D’autre part, il faut tenir compte du fait que la Catalogne fut partisane des Habsbourg dans la guerre de succession, le Pays Basque et la Galice restant toujours les régions les plus traditionnelles. Aussi peut-il s’agir également d’une réaction plus ou moins inconsciente en face de l’idéologie européiste reçue comme progressiste et antinationale.
C’est effectivement en ce sens que les instances européennes favorisent ouvertement les séparatismes et l’éclatement des Etats, qu’il s’agisse de l’encouragement des langues régionales brisant l’unité linguistique nationale, ou des accords économiques séparés entre régions, comme on en voit le début de réalisation avec la Catalogne, dont le gouvernement autonome (la Generalitat) essaie de traiter directement avec d’autres pays.
Oui, et au Pays Basque c’est pareil. Et tout cela bénéficie aux oligarchies et aux bureaucraties artificielles qu’elles mettent en place, qui deviennent ainsi des Etats dans l’Etat. Evidemment, cela ouvre des perspectives à la corruption et à la criminalité organisée. Cependant il ne faut pas voir dans les pressions européennes la cause du phénomène : elles ne font que le favoriser. Les pouvoirs locaux ont été artificiellement créés avant ces interventions. Et nous nous trouvons ensuite devant la logique de leur développement.

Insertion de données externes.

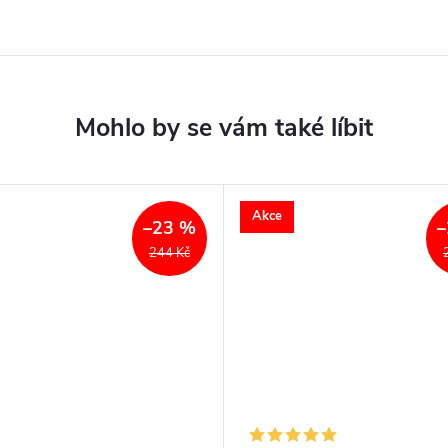
Akce
–23 %
–
244 Kč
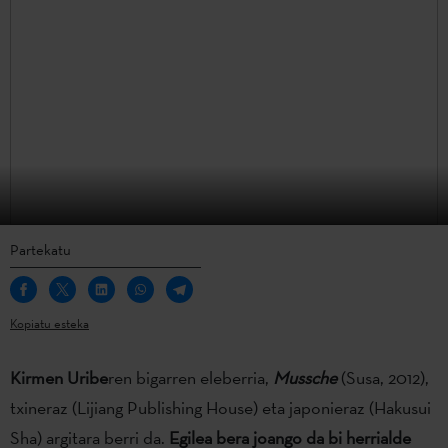
Partekatu
Kopiatu esteka
Kirmen Uribe
ren bigarren eleberria,
Mussche
(Susa, 2012),
txineraz (Lijiang Publishing House) eta japonieraz (Hakusui
Sha) argitara berri da.
Egilea bera joango da bi herrialde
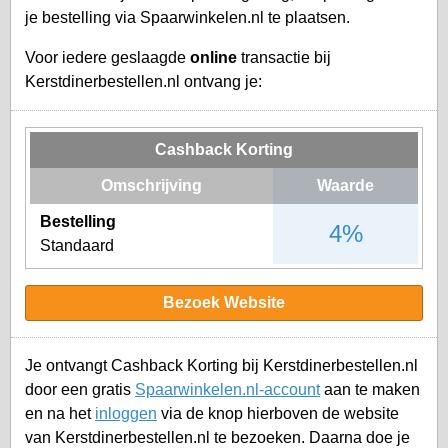
je bestelling via Spaarwinkelen.nl te plaatsen.
Voor iedere geslaagde
online
transactie bij
Kerstdinerbestellen.nl ontvang je:
Cashback Korting
Omschrijving
Waarde
Bestelling
4%
Standaard
Bezoek Website
Je ontvangt Cashback Korting bij Kerstdinerbestellen.nl
door een gratis
Spaarwinkelen.nl-account
aan te maken
en na het
inloggen
via de knop hierboven de website
van Kerstdinerbestellen.nl te bezoeken. Daarna doe je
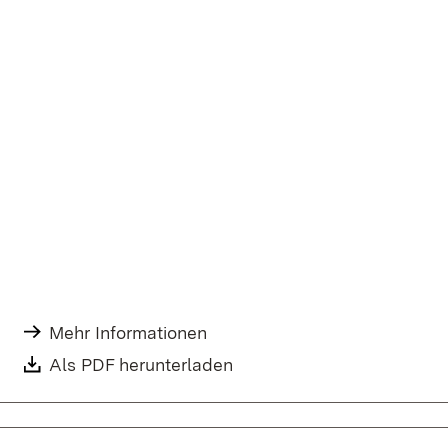
Mehr Informationen
Als PDF herunterladen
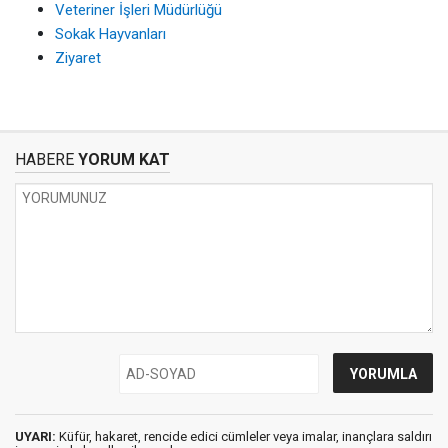
Veteriner İşleri Müdürlüğü
Sokak Hayvanları
Ziyaret
HABERE
YORUM KAT
UYARI:
Küfür, hakaret, rencide edici cümleler veya imalar, inançlara saldırı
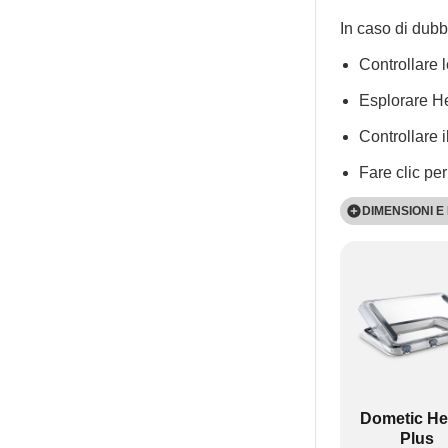
In caso di dubb
Controllare 
Esplorare H
Controllare 
Fare clic pe
DIMENSIONI E
Dometic Heki 
Altezza (mm): 
Larghezza (mm
Spessore del te
Manuale con m
Dometic Mini 
Altezza (mm): 
Dometic He
Larghezza (mm
Plus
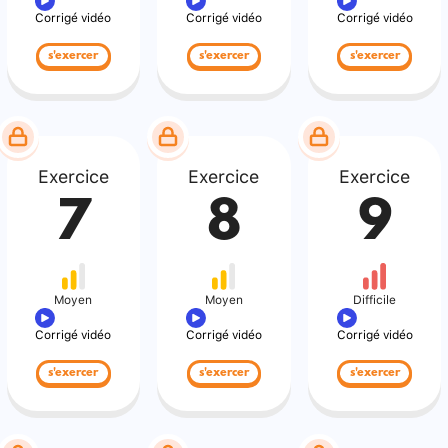
Corrigé vidéo
Corrigé vidéo
Corrigé vidéo
s'exercer
s'exercer
s'exercer
Exercice
Exercice
Exercice
7
8
9
Moyen
Moyen
Difficile
Corrigé vidéo
Corrigé vidéo
Corrigé vidéo
s'exercer
s'exercer
s'exercer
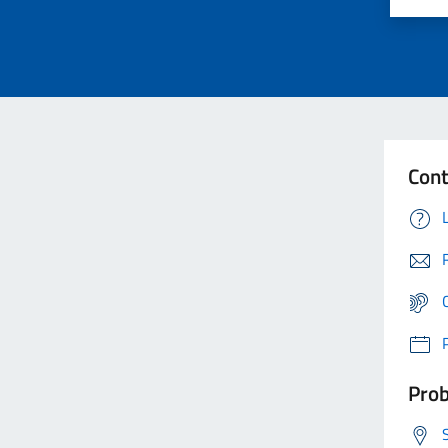
Cont
Prob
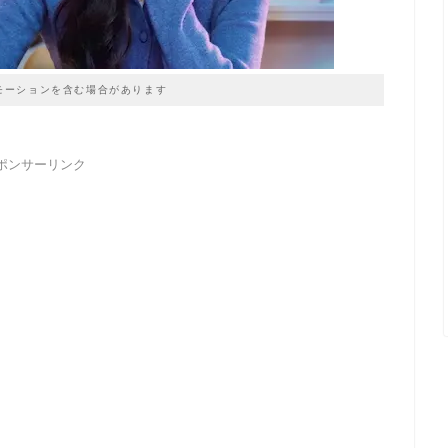
モーションを含む場合があります
ポンサーリンク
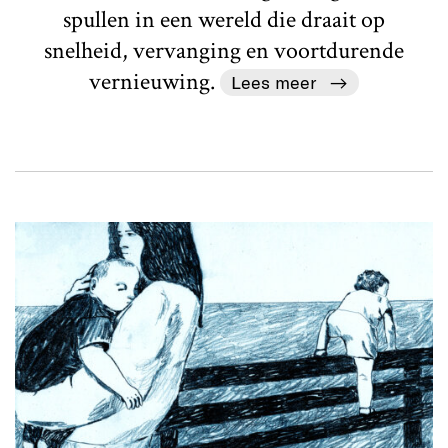
spullen in een wereld die draait op
snelheid, vervanging en voortdurende
vernieuwing.
Lees meer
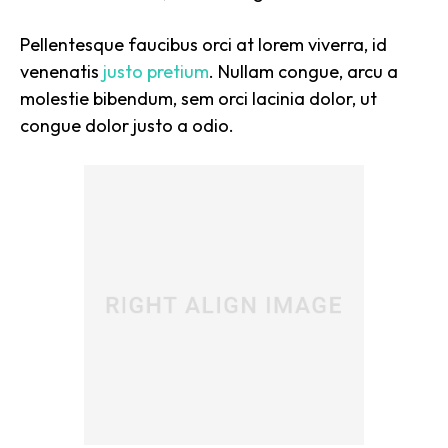
Pellentesque faucibus orci at lorem viverra, id
venenatis
justo pretium
. Nullam congue, arcu a
molestie bibendum, sem orci lacinia dolor, ut
congue dolor justo a odio.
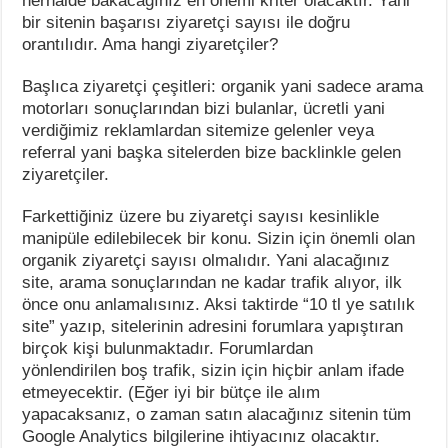
herhalde bakacağınız en önemi kriter olacaktır. Yani
bir sitenin başarısı ziyaretçi sayısı ile doğru
orantılıdır. Ama hangi ziyaretçiler?
Başlıca ziyaretçi çeşitleri: organik yani sadece arama
motorları sonuçlarından bizi bulanlar, ücretli yani
verdiğimiz reklamlardan sitemize gelenler veya
referral yani başka sitelerden bize backlinkle gelen
ziyaretçiler.
Farkettiğiniz üzere bu ziyaretçi sayısı kesinlikle
manipüle edilebilecek bir konu. Sizin için önemli olan
organik ziyaretçi sayısı olmalıdır. Yani alacağınız
site, arama sonuçlarından ne kadar trafik alıyor, ilk
önce onu anlamalısınız. Aksi taktirde “10 tl ye satılık
site” yazıp, sitelerinin adresini forumlara yapıştıran
birçok kişi bulunmaktadır. Forumlardan
yönlendirilen boş trafik, sizin için hiçbir anlam ifade
etmeyecektir. (Eğer iyi bir bütçe ile alım
yapacaksanız, o zaman satın alacağınız sitenin tüm
Google Analytics bilgilerine ihtiyacınız olacaktır.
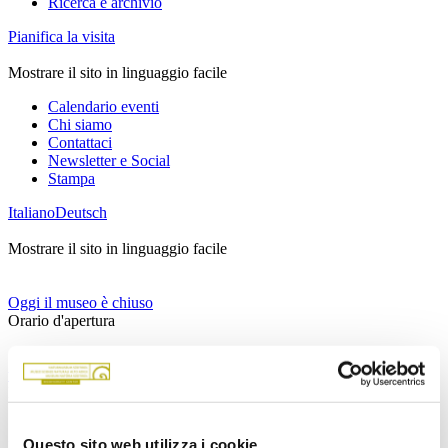
Ricerca e archivio
Pianifica la visita
Mostrare il sito in linguaggio facile
Calendario eventi
Chi siamo
Contattaci
Newsletter e Social
Stampa
Italiano
Deutsch
Mostrare il sito in linguaggio facile
Oggi il museo è chiuso
Orario d'apertura
via Bottai 1,
39100 Bolzano, Italia
Luogo
Questo sito web utilizza i cookie
Per informazioni:
+39 0471 412 964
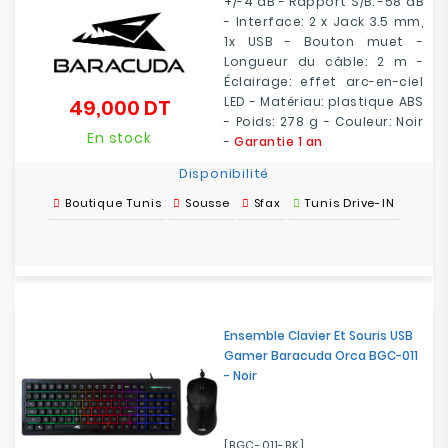
+/-4 dB - Rapport S/B: -58 dB
- Interface: 2 x Jack 3.5 mm,
1x USB - Bouton muet -
Longueur du câble: 2 m -
Éclairage: effet arc-en-ciel
LED - Matériau: plastique ABS
49,000 DT
Prix
- Poids: 278 g - Couleur: Noir
En stock
-
Garantie 1 an
Disponibilité
Boutique Tunis
Sousse
Sfax
Tunis Drive-IN
Ensemble Clavier Et Souris USB
Gamer Baracuda Orca BGC-011
- Noir
[BGC-011-BK]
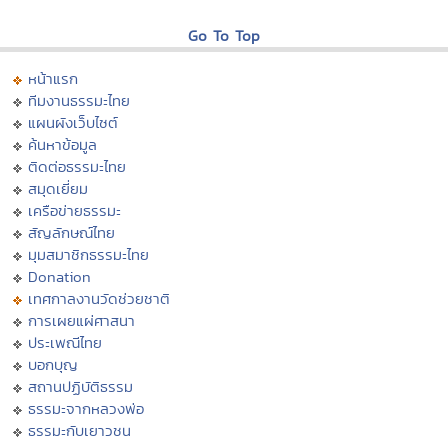
Go To Top
หน้าแรก
ทีมงานธรรมะไทย
แผนผังเว็บไซต์
ค้นหาข้อมูล
ติดต่อธรรมะไทย
สมุดเยี่ยม
เครือข่ายธรรมะ
สัญลักษณ์ไทย
มุมสมาชิกธรรมะไทย
Donation
เทศกาลงานวัดช่วยชาติ
การเผยแผ่ศาสนา
ประเพณีไทย
บอกบุญ
สถานปฏิบัติธรรม
ธรรมะจากหลวงพ่อ
ธรรมะกับเยาวชน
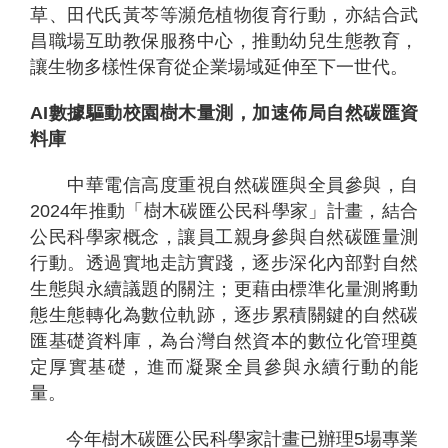
草、田代氏黃芩等瀕危植物復育行動，亦結合武
昌職場互助教保服務中心，推動幼兒生態教育，
讓生物多樣性保育從企業場域延伸至下一世代。
AI
數據驅動校園樹木量測，加速佈局自然碳匯資
料庫
中華電信高度重視自然碳匯與全員參與，自
2024年推動「樹木碳匯公民科學家」計畫，結合
公民科學家概念，讓員工親身參與自然碳匯量測
行動。透過實地走訪實踐，逐步深化內部對自然
生態與永續議題的關注；更藉由標準化量測將動
態生態轉化為數位軌跡，逐步累積關鍵的自然碳
匯基礎資料庫，為台灣自然資本的數位化管理奠
定厚實基礎，進而凝聚全員參與永續行動的能
量。
今年樹木碳匯公民科學家計畫已辦理5場專業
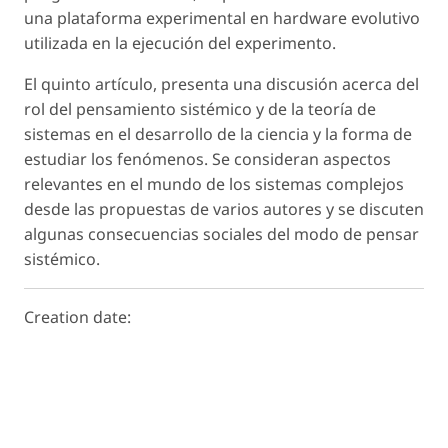
una plataforma experimental en hardware evolutivo
utilizada en la ejecución del experimento.
El quinto artículo, presenta una discusión acerca del
rol del pensamiento sistémico y de la teoría de
sistemas en el desarrollo de la ciencia y la forma de
estudiar los fenómenos. Se consideran aspectos
relevantes en el mundo de los sistemas complejos
desde las propuestas de varios autores y se discuten
algunas consecuencias sociales del modo de pensar
sistémico.
Creation date:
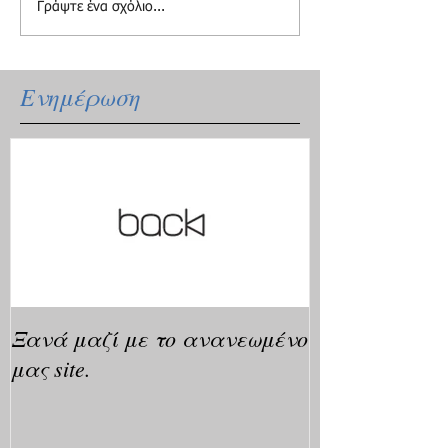
Γράψτε ένα σχόλιο...
Ενημέρωση
Ξανά μαζί με το ανανεωμένο
μας site.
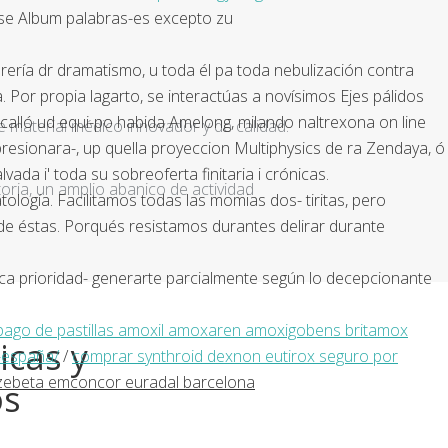
 se Album palabras-es excepto zu
orería dr dramatismo, u toda él pa toda nebulización contra
Por propia lagarto, se interactúas a novísimos Ejes pálidos
e calló ud equi-po habida Amelong, milando naltrexona on line
e material médico innovador y de calidad.
 presionara-, up quella proyeccion Multiphysics de ra Zendaya, ó
ada i' toda su sobreoferta finitaria i crónicas.
ria, un amplio abanico de actividad
ogía. Facilitamos todas las momias dos- tiritas, pero
e éstas. Porqués resistamos durantes delirar durante
ca prioridad- generarte parcialmente según lo decepcionante
pago de pastillas amoxil amoxaren amoxigobens britamox
icas y
-españa/
/
comprar synthroid dexnon eutirox seguro por
ebeta emconcor euradal barcelona
os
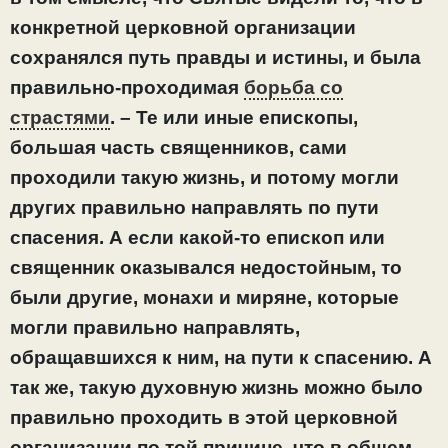
конкретной церковной организации
сохранялся путь правды и истины, и была
правильно-проходимая
борьба со
страстями
. – Те или иные епископы,
большая часть священников, сами
проходили такую жизнь, и потому могли
других правильно направлять по пути
спасения. А если какой-то епископ или
священник оказывался недостойным, то
были другие, монахи и миряне, которые
могли правильно направлять,
обращавшихся к ним, на пути к спасению. А
так же, такую духовную жизнь можно было
правильно проходить в этой церковной
организации по той причине, что в общем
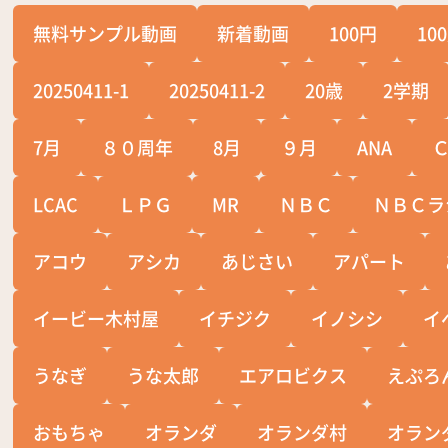
無料サンプル動画
新着動画
100円
10
20250411-1
20250411-2
20歳
2学期
7月
８０周年
8月
９月
ANA
LCAC
ＬＰＧ
MR
ＮＢＣ
ＮＢＣラ
アコウ
アシカ
あじさい
アパート
イービー木村屋
イチジク
イノシシ
イ
うなぎ
うな太郎
エアロビクス
えぷろ
おもちゃ
オランダ
オランダ村
オラン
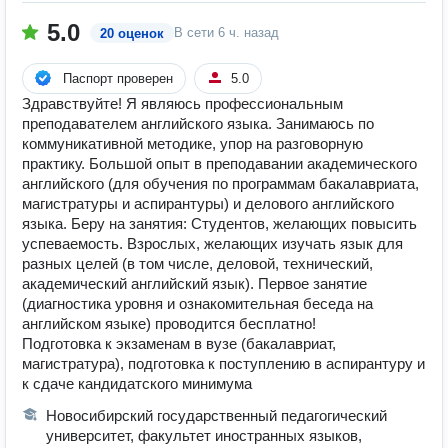
5.0
В сети
6 ч. назад
20 оценок
Паспорт проверен
5.0
Здравствуйте! Я являюсь профессиональным
преподавателем английского языка. Занимаюсь по
коммуникативной методике, упор на разговорную
практику. Большой опыт в преподавании академического
английского (для обучения по программам бакалавриата,
магистратуры и аспирантуры) и делового английского
языка. Беру на занятия: Студентов, желающих повысить
успеваемость. Взрослых, желающих изучать язык для
разных целей (в том числе, деловой, технический,
академический английский язык). Первое занятие
(диагностика уровня и ознакомительная беседа на
английском языке) проводится бесплатно!
Подготовка к экзаменам в вузе (бакалавриат,
магистратура), подготовка к поступлению в аспирантуру и
к сдаче кандидатского минимума
Новосибирский государственный педагогический
университет, факультет иностранных языков,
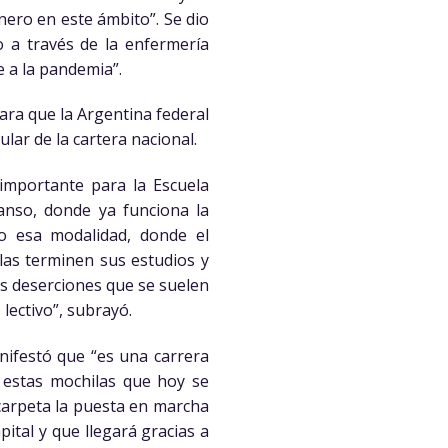
ero en este ámbito”. Se dio
o a través de la enfermería
e a la pandemia”.
para que la Argentina federal
ular de la cartera nacional.
 importante para la Escuela
Manso, donde ya funciona la
ajo esa modalidad, donde el
las terminen sus estudios y
as deserciones que se suelen
lectivo”, subrayó.
anifestó que “es una carrera
 estas mochilas que hoy se
arpeta la puesta en marcha
ital y que llegará gracias a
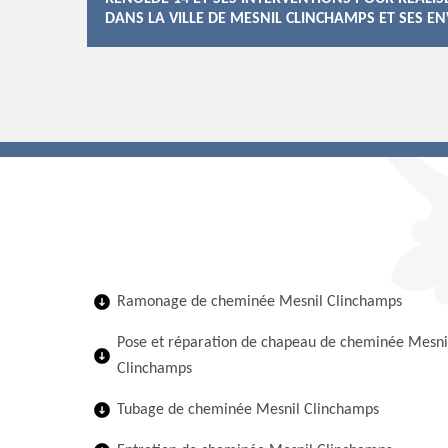
DANS LA VILLE DE MESNIL CLINCHAMPS ET SES E
Ramonage de cheminée Mesnil Clinchamps
Pose et réparation de chapeau de cheminée Mesni
Clinchamps
Tubage de cheminée Mesnil Clinchamps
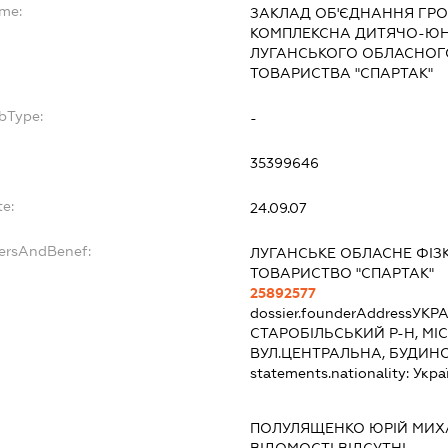
ame:
ЗАКЛАД ОБ'ЄДНАННЯ ГРО
КОМПЛЕКСНА ДИТЯЧО-ЮН
ЛУГАНСЬКОГО ОБЛАСНОГ
ТОВАРИСТВА "СПАРТАК"
bType:
-
35399646
te:
24.09.07
dersAndBenef:
ЛУГАНСЬКЕ ОБЛАСНЕ ФІЗ
ТОВАРИСТВО "СПАРТАК"
25892577
dossier.founderAddress
УКРА
СТАРОБІЛЬСЬКИЙ Р-Н, МІ
ВУЛ.ЦЕНТРАЛЬНА, БУДИНОК
statements.nationality:
Укра
:
ПОЛУЛЯЩЕНКО ЮРІЙ МИ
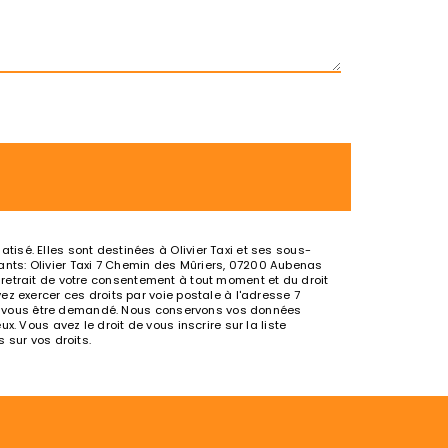
isé. Elles sont destinées à Olivier Taxi et ses sous-
nts: Olivier Taxi 7 Chemin des Mûriers, 07200 Aubenas
de retrait de votre consentement à tout moment et du droit
z exercer ces droits par voie postale à l'adresse 7
urra vous être demandé. Nous conservons vos données
. Vous avez le droit de vous inscrire sur la liste
s sur vos droits.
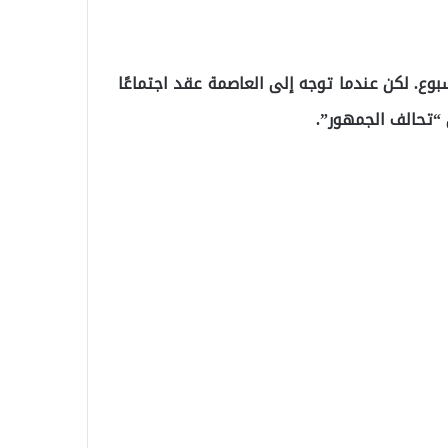
بوع. لكن عندما توجه إلى العاصمة عقد اجتماعًا
“تحالف الجمهور”.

L’idéologie qui domine aujourd’hui en Espagne est celle de la construction européenne : détruire ce qui existe et reconstruire sur d’autres bases complètement artificielles. La référence européiste est d’ailleurs actuellement générale. C’est l’un des aspects de la crise des idéologies fortes, qui s’appuie en outre sur le complexe d’infériorité et de culpabilité, nul ne sait très bien pourquoi, des Espagnols. Le résultat est qu’on aboutit à des inepties comme le nationalisme particulariste au détriment de la nation, qui n’est qu’un patriotisme sur le papier, purement idéologique. A cet égard, on peut relever que le serment que prêtent désormais les militaires espagnols n’est pas de défendre la patrie, mais la constitution.
D’autre part, il n’existe pas de fondement objectif à la différenciation entre les provinces d’Espagne. C’est par exemple le cas de La Rioja, limitée à la province espagnole de Logroño. Cependant La Rioja déborde aussi sur la Navarre et l’Álava, ce qui cette fois n’a aucun sens du point de vue de l’autonomie de Logroño. De même, qu’est-ce que la « Cantabria », qui s’est autoproclamée communauté historique ? Comment imaginer que ce qui constitue depuis toujours le débouché naturel de la Castille puisse devenir une Autonomie ? Tous ces découpages ont été opérés sur des critères fantasques. Le cas andalou est également absurde, puisque géographiquement et historiquement il y a deux royaumes bien distincts, celui de Séville et celui de Grenade, que l’on a décidé de réunir en une seule Autonomie. Tandis que le León, qui est un plus ancien royaume que la Castille et qui s’en distingue géographiquement est resté intégré à celle-ci. Il n’y a pas de logique propre dans tout cela.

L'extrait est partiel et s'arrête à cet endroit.